(Input material)
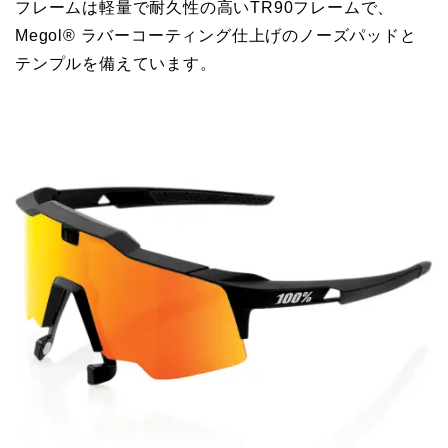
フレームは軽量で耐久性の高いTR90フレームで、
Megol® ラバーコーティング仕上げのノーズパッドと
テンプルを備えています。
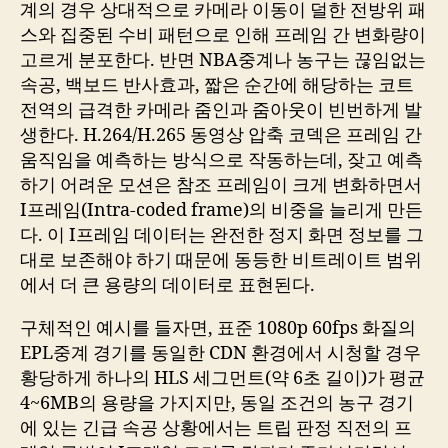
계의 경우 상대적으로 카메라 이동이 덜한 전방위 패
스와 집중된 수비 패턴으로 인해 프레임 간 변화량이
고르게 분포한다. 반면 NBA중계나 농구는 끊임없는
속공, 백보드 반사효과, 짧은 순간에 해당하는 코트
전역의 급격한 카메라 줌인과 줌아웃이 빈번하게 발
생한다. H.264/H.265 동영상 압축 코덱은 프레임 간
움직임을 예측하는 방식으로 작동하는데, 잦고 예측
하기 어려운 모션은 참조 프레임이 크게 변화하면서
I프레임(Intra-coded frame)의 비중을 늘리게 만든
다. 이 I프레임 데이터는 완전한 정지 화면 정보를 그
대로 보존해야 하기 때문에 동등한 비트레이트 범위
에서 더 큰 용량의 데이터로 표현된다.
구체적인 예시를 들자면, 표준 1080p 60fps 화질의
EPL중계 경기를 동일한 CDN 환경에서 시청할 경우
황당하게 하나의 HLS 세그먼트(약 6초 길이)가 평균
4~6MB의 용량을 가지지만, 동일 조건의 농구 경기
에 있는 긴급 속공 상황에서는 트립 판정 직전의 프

(Task directions)
Here the output must be the lines above from the line with "전역의 급격한 카메라 줌인과 줌아웃이 빈번하게 발" to the line with "에서 더 큰 용량의 데이터로 표현된다.", both included, duplicated word for word and nothing else.

(Output for this task)
전역의 급격한 카메라 줌인과 줌아웃이 빈번하게 발
생한다. H.264/H.265 동영상 압축 코덱은 프레임 간
움직임을 예측하는 방식으로 작동하는데, 잦고 예측
하기 어려운 모션은 참조 프레임이 크게 변화하면서
I프레임(Intra-coded frame)의 비중을 늘리게 만든
다. 이 I프레임 데이터는 완전한 정지 화면 정보를 그
대로 보존해야 하기 때문에 동등한 비트레이트 범위
에서 더 큰 용량의 데이터로 표현된다.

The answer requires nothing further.